Faulkner has 153 beds for “inpatient” care—patients who have to stay at the hospital for some time. Trull said there are no plans to increase the number of beds. Instead, the growth is in outpatient care—patients who can leave the same day—especially since modern surgery allows many patients to go home right away.

So, while the bed count isn’t changing, the number of operating rooms went up by four in the last year. Faulkner now has 16 operating rooms, double what it had in 1998.

In the past year, Faulkner has brought in a new plastic surgery center offering a full array of services, including breast reconstruction.

The Mohs Surgery Center for skin cancers also moved recently to Faulkner from the LMA’s Dana-Farber Cancer Center. “Unfortunately, it’s one of the fastest-growing areas in terms of care needed,” Trull said.

Next month, an expanded Brigham and Women’s/Faulkner cardiology unit will open. And in late August or early September, a new hand surgery center will come in as part of an expanded orthopedics practice.

Orthopedics—care for musculoskeletal problems such as bad joints—is a growing area as the US population ages. It is one of Faulkner’s expansion areas of the future, Trull said.
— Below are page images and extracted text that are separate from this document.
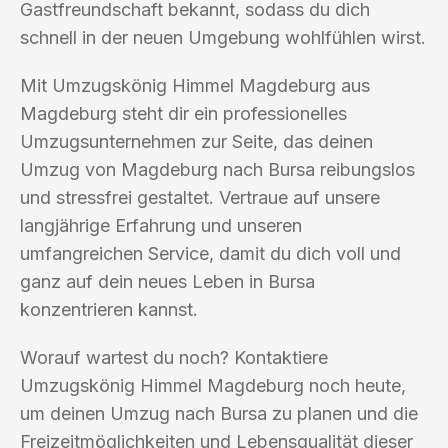
Gastfreundschaft bekannt, sodass du dich
schnell in der neuen Umgebung wohlfühlen wirst.
Mit Umzugskönig Himmel Magdeburg aus
Magdeburg steht dir ein professionelles
Umzugsunternehmen zur Seite, das deinen
Umzug von Magdeburg nach Bursa reibungslos
und stressfrei gestaltet. Vertraue auf unsere
langjährige Erfahrung und unseren
umfangreichen Service, damit du dich voll und
ganz auf dein neues Leben in Bursa
konzentrieren kannst.
Worauf wartest du noch? Kontaktiere
Umzugskönig Himmel Magdeburg noch heute,
um deinen Umzug nach Bursa zu planen und die
Freizeitmöglichkeiten und Lebensqualität dieser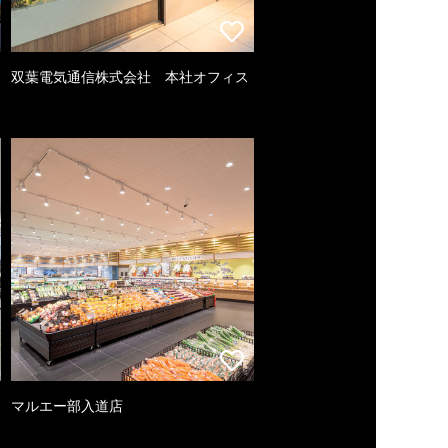
双葉電気通信株式会社 本社オフィス
マルエー部入道店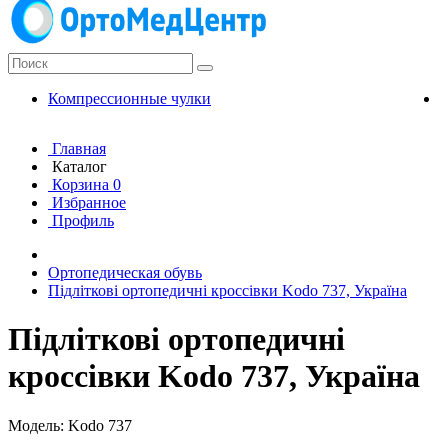
Компрессионные чулки
К
Главная
Каталог
Корзина
0
Избранное
Профиль
Ортопедическая обувь
Підліткові ортопедичні кроссівки Kodo 737, Україна
Підліткові ортопедичні
кроссівки Kodo 737, Україна
Модель: Kodo 737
Trull noted that a community hospital can be an especially good location for people with orthopedic problems, which often limit movement. “People can get in here a lot easier than they can get into downtown,” he said.

While Faulkner has its heart set on a new orthopedics building—a few floors of offices built atop the parking garage—that project is “still a dream,” Trull said.

Robots aside, another area Faulkner would like to see expand is the old-fashioned doctor’s office.

“Most [hospitals] would love to be in the position of attracting more primary care physicians,” he said.